**Extracted records:**
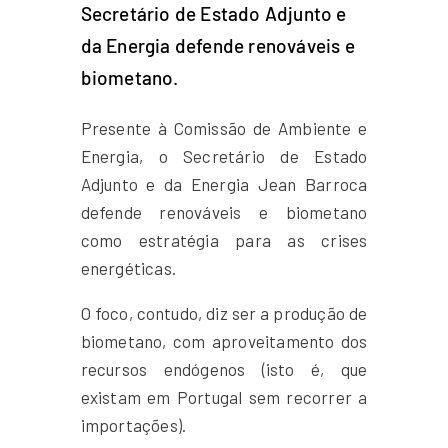
Secretário de Estado Adjunto e
da Energia defende renováveis e
biometano.
Presente à Comissão de Ambiente e
Energia, o Secretário de Estado
Adjunto e da Energia Jean Barroca
defende renováveis e biometano
como estratégia para as crises
energéticas.
O foco, contudo, diz ser a produção de
biometano, com aproveitamento dos
recursos endógenos (isto é, que
existam em Portugal sem recorrer a
importações).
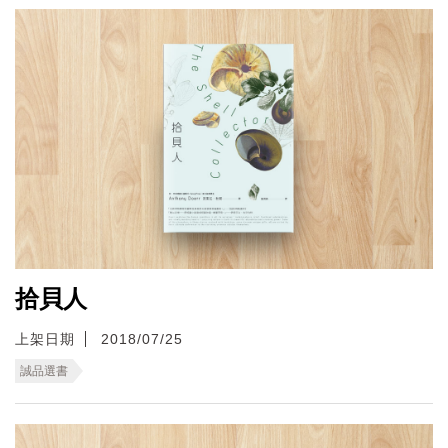
拾貝人
上架日期
2018/07/25
誠品選書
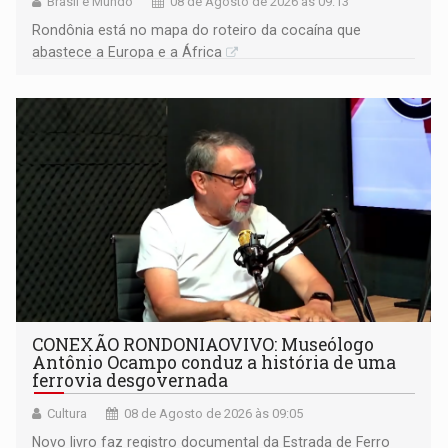
Brasil e Mundo
08 de Agosto de 2026 às 09:13
Rondônia está no mapa do roteiro da cocaína que
abastece a Europa e a África
CONEXÃO RONDONIAOVIVO: Museólogo
Antônio Ocampo conduz a história de uma
ferrovia desgovernada
Cultura
08 de Agosto de 2026 às 09:05
Novo livro faz registro documental da Estrada de Ferro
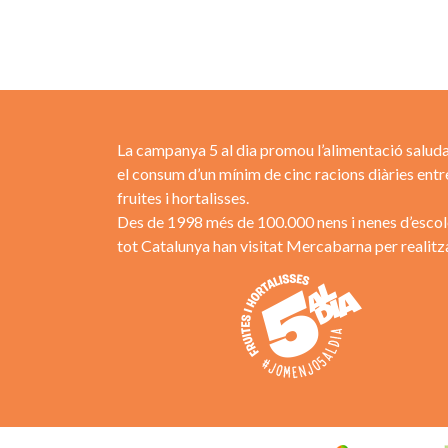
La campanya 5 al dia promou l’alimentació saluda
el consum d’un mínim de cinc racions diàries entr
fruites i hortalisses.
Des de 1998 més de 100.000 nens i nenes d’escol
tot Catalunya han visitat Mercabarna per realitza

**Exercise directions:**
Wherever an image appears in the data, omit it and repeat everything else exactly.

**Answer to this task:**
Secretário de Estado Adjunto e
da Energia defende renováveis e
biometano.
Presente à Comissão de Ambiente e
Energia, o Secretário de Estado
Adjunto e da Energia Jean Barroca
defende renováveis e biometano
como estratégia para as crises
energéticas.
O foco, contudo, diz ser a produção de
biometano, com aproveitamento dos
recursos endógenos (isto é, que
existam em Portugal sem recorrer a
importações).
拾貝人
上架日期
2018/07/25
誠品選書
Brasil e Mundo
08 de Agosto de 2026 às 09:13
Rondônia está no mapa do roteiro da cocaína que
abastece a Europa e a África
CONEXÃO RONDONIAOVIVO: Museólogo
Antônio Ocampo conduz a história de uma
ferrovia desgovernada
Cultura
08 de Agosto de 2026 às 09:05
Novo livro faz registro documental da Estrada de Ferro
La campanya 5 al dia promou l’alimentació saluda
el consum d’un mínim de cinc racions diàries entr
fruites i hortalisses.
Des de 1998 més de 100.000 nens i nenes d’escol
tot Catalunya han visitat Mercabarna per realitza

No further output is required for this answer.